Market structure: KNX’s setup favors asset-light and higher-margin players (UPS, CNI) at the expense of asset-heavy truckload operators due to weak freight demand and margin pressure from wage, maintenance and fuel costs. Zacks shows LTL revenue growth (consensus +13.7% Q4) and modest intermodal gains (+1.6%), implying share shift into LTL/intermodal and away from spot TL pricing; expect 100–300bp margin compression for heavy-asset carriers if demand stays tepid. Cross-asset: a KNX miss should widen HY and CDS spreads for transportation debt, raise implied equity vols (20–40% spike intra-day), and modestly lift WTI oil downside if freight activity slows further. Risk assessment: Immediate tail risk is an EPS miss on Jan 21 (>5% below consensus) that triggers a 5–15% equity gap down; medium risk is a sharp fuel or rate shock (Fed pivot or 50bp surprise) that re-rates net-debt/EBITDA multiples (>5.0x triggers covenant scrutiny). Hidden dependencies include used-truck values, lease terms and fuel-surcharge passthrough — each can flip profitability quickly. Key catalysts to monitor in 0–90 days: ISM PMIs, retail inventory data, KNX guidance and wage arbitration updates. Trade implications: Direct: establish a tactical 2–3% short KNX position ahead of Jan 21 or buy 90-day KNX puts ~5–10% OTM (cost limit: <2.5% of notional) to asymmetrically capture a miss scenario. Pair trade: long 2% UPS or CNI vs short 2% KNX to play share shift into parcel/rail; expect relative outperformance of 200–400bp over 3 months if KNX guidance weakens. Options: consider put spreads on KNX to cap premium or buy straddles if post-earnings vol crush is uncertain. Rotate 3–5% from TL ETFs into parcel/rail/3PL names over the next 2–8 weeks.

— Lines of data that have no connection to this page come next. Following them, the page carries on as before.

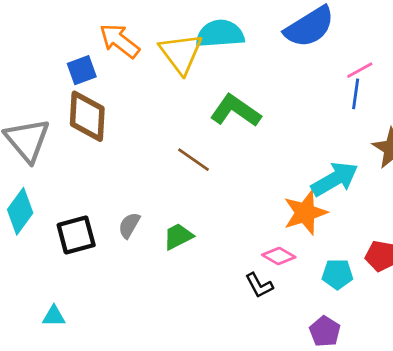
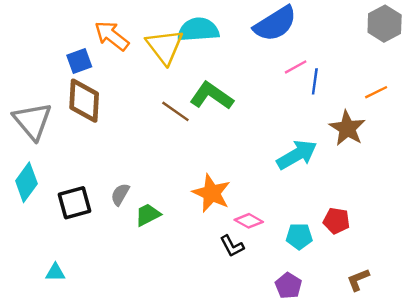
pink line: (360, 70) -> (296, 67), moved
brown line: (193, 160) -> (175, 111), moved
orange star: (305, 213) -> (211, 193), moved, turned -30
green trapezoid: (178, 236) -> (148, 215), moved

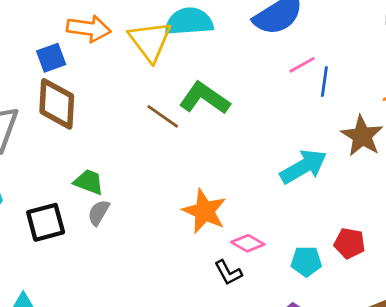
orange arrow: (112, 36) -> (89, 29), turned 150
green trapezoid: (148, 215) -> (89, 182), moved, turned 48

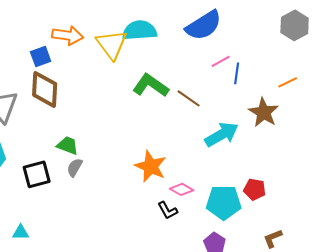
brown line: (163, 116) -> (189, 98), moved
cyan pentagon: (306, 261) -> (224, 202), size x1.6

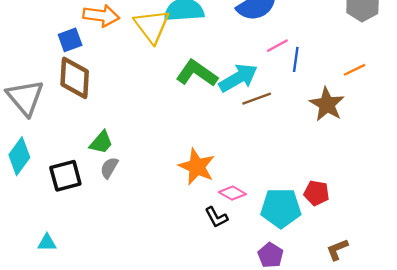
brown line: (189, 98) -> (257, 99), moved, turned -55
cyan arrow: (222, 134) -> (238, 78), moved
green trapezoid: (68, 145) -> (101, 142), turned 110

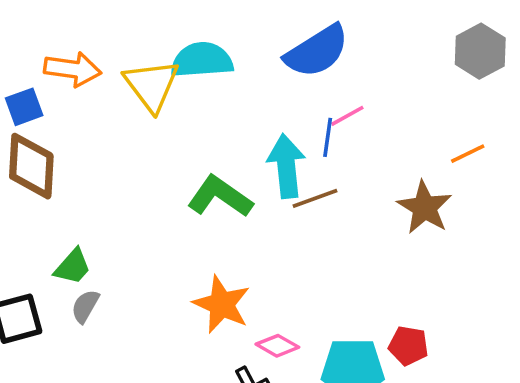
blue line: (296, 59) -> (328, 137), moved
green L-shape: (197, 73) -> (220, 197), moved
cyan arrow: (238, 78) -> (286, 166), turned -66

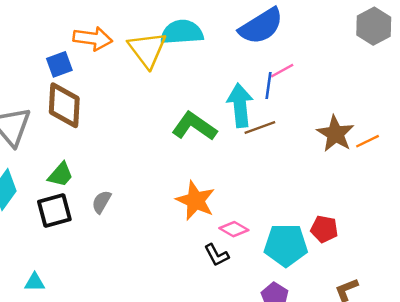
orange line: (468, 154) -> (368, 141), moved
green trapezoid: (73, 267) -> (61, 175), moved

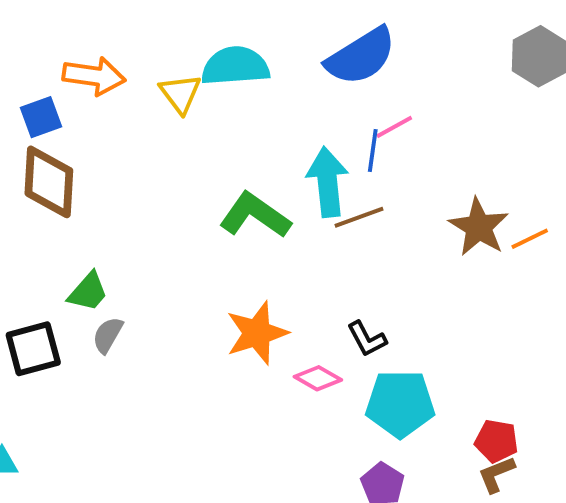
yellow triangle: (147, 50) -> (180, 94), size x0.7
green trapezoid: (61, 175) -> (88, 292), moved
orange star: (195, 201) -> (257, 333), turned 30
red pentagon: (324, 229) -> (496, 441), moved
black L-shape: (217, 255) -> (367, 339), moved

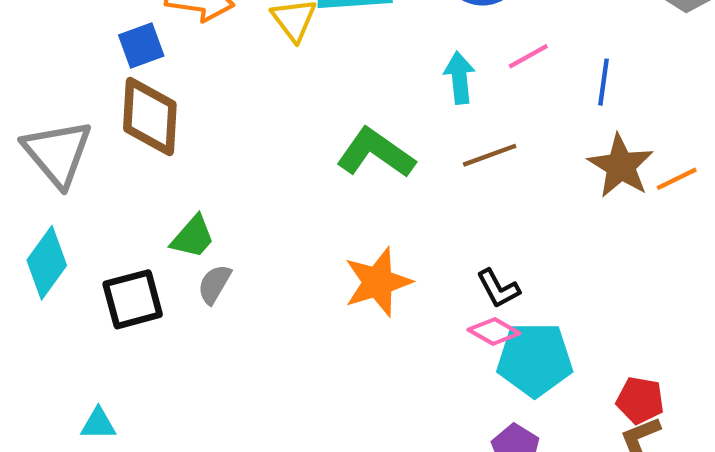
blue line: (373, 150) -> (604, 82), moved
cyan arrow: (328, 182) -> (459, 78), moved, size x0.7
pink diamond: (318, 378) -> (494, 332), moved

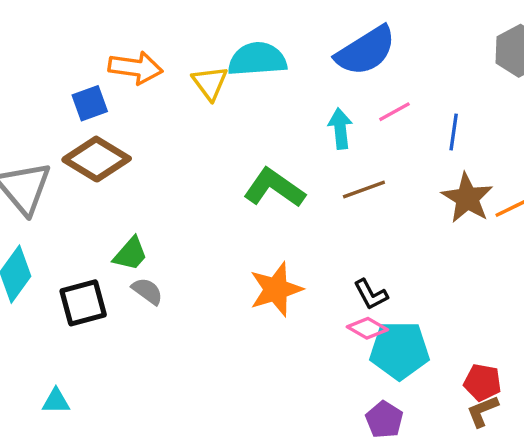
brown diamond: (150, 116) -> (97, 159), turned -62
gray semicircle: (214, 284) -> (147, 291), turned 96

Contrarian angles: The market may be underweight KNX’s ability to recover via fleet rationalization and fuel-surcharge mechanics — KNX beat estimates 3/4 prior quarters and could surprise on cost cuts; if management raises Q1 guide to >$0.45 or EPS beats by >5%, cover shorts and flip to a small long (1–2%). Historical parallel: post-2019 freight downturns saw sharp rebounds after utilization tightened; watch fleet utilization >92% or net-debt/EBITDA moving <4.5x as reversal triggers within 3–6 months.